**Exercise objective:** The entries that follow include a run beginning at the line with "Boricua Pride Shines at the 2025" and ending at the line with "the Palace - A Celebration of"; restate that run word for word and leave the rest out.

*** Opening of Excerpted data ***

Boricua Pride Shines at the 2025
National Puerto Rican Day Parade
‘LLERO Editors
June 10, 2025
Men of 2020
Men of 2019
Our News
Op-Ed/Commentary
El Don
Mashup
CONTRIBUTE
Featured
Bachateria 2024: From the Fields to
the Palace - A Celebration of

*** Close of Excerpted data ***
*** Opening of Excerpted data ***

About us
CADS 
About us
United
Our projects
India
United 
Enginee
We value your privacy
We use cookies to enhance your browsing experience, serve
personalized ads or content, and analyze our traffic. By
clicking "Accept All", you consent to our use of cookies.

*** Close of Excerpted data ***

**Answer to this task:**
Boricua Pride Shines at the 2025
National Puerto Rican Day Parade
‘LLERO Editors
June 10, 2025
Men of 2020
Men of 2019
Our News
Op-Ed/Commentary
El Don
Mashup
CONTRIBUTE
Featured
Bachateria 2024: From the Fields to
the Palace - A Celebration of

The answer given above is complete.